SK Innovation, S Korean Leading Refiner, to Reinforce EV Battery Business | Be Korea-savvy
SEOSAN, South Korea, July 29 (Korea Bizwire) – SK Innovation Co., South Korea’s top refiner, vowed Wednesday to further bolster its electric vehicle (EV) battery business by expanding its global outreach as part of efforts to find a new income source.
SK Innovation has been pushing for the EV battery business since 2008, building the first battery plant in Seosan, 150 kilometers south of Seoul, in 2012 and recently doubled its capacity to 700 megawatts, which is capable of providing batteries for 15,000 vehicles a year.
SK Innovation provides lithium-ion batteries for EVs produced by Kia Motors and China’s state-run Beijing Automotive Industries Holdings, while seeking deals with German automakers.
The company said it will expand cooperation with Chinese partners to target the fast-rising market in the next five years as Beijing is promoting eco-friendly cars to cut CO2 emissions with subsidies for EVs.

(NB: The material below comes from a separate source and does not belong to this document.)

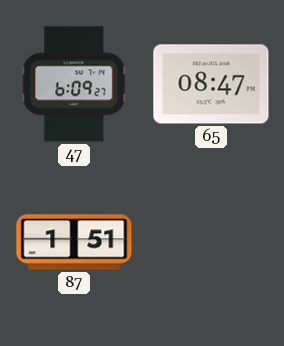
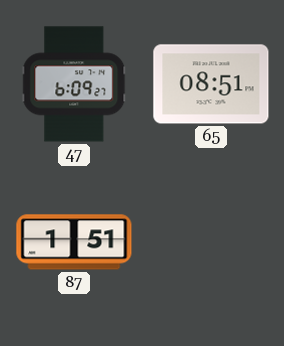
65: 08:47 -> 08:51
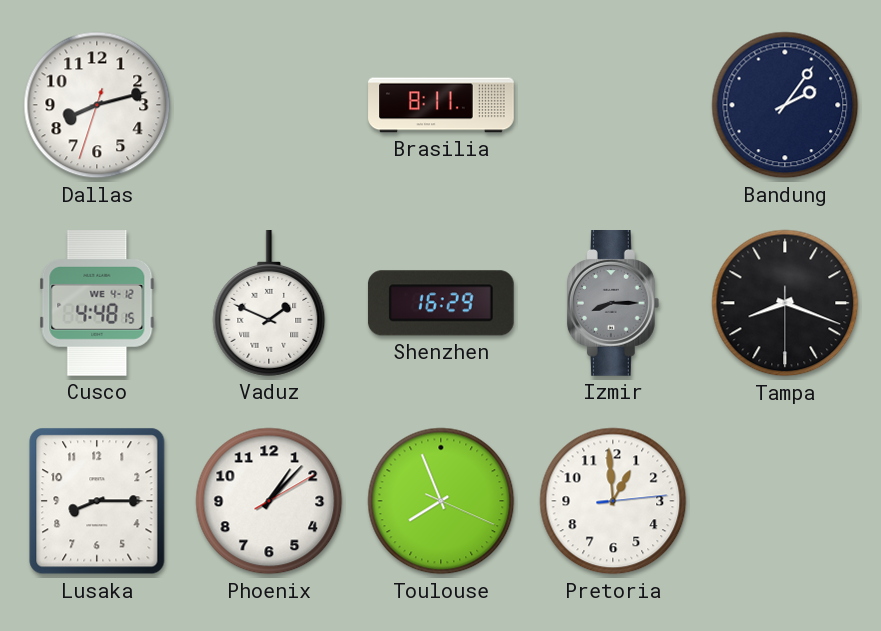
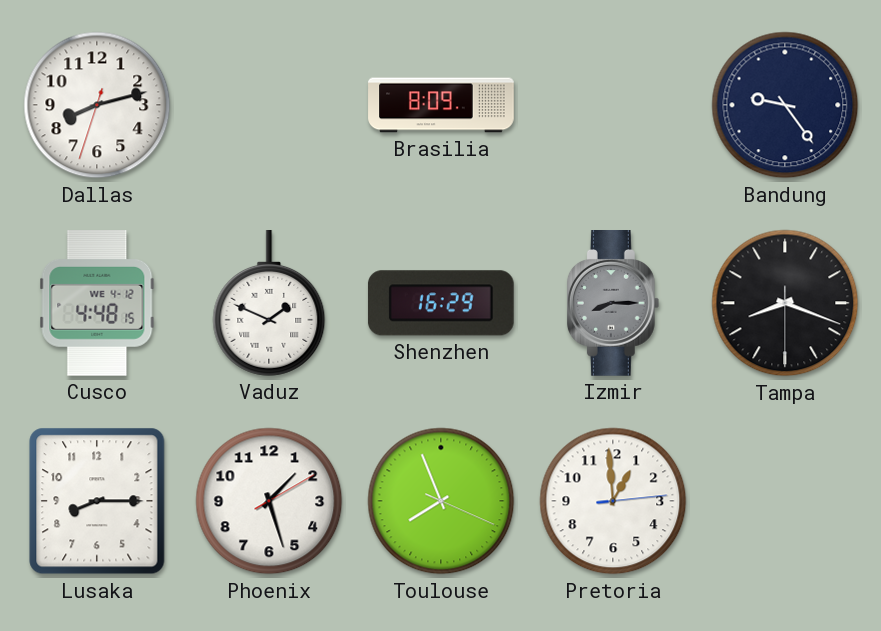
Brasilia: 8:11 -> 8:09
Bandung: 2:06 -> 9:24
Phoenix: 1:07 -> 1:27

“Our goal is to supply batteries for 20,000 vehicles produced by Kia Motor and Beijing Automotive Industries Holdings this year,” Kim Hong-dae, the director of Battery & Information and Electronic Materials, told reporters who visited the plant. “SK Innovation will step up the current partnership to tap deeper into the battery market at home and abroad.”
The EV battery market is expected to grow to an estimated US$18.24 billion by 2020, according to B3, a Japanese market research firm specializing in lithium-ion batteries.
The expanded investment in the battery business came at a time when the refiner suffered an operating loss for the first time in 37 years in 2014 as plummeting oil prices led to losses in value of crude stockpile and squeezed cracking margins.
Despite its ambitious pledge, a tough road lies ahead of SK Innovation, which has mainly focused on the refining and petrochemical business, as the EV market still remains highly volatile.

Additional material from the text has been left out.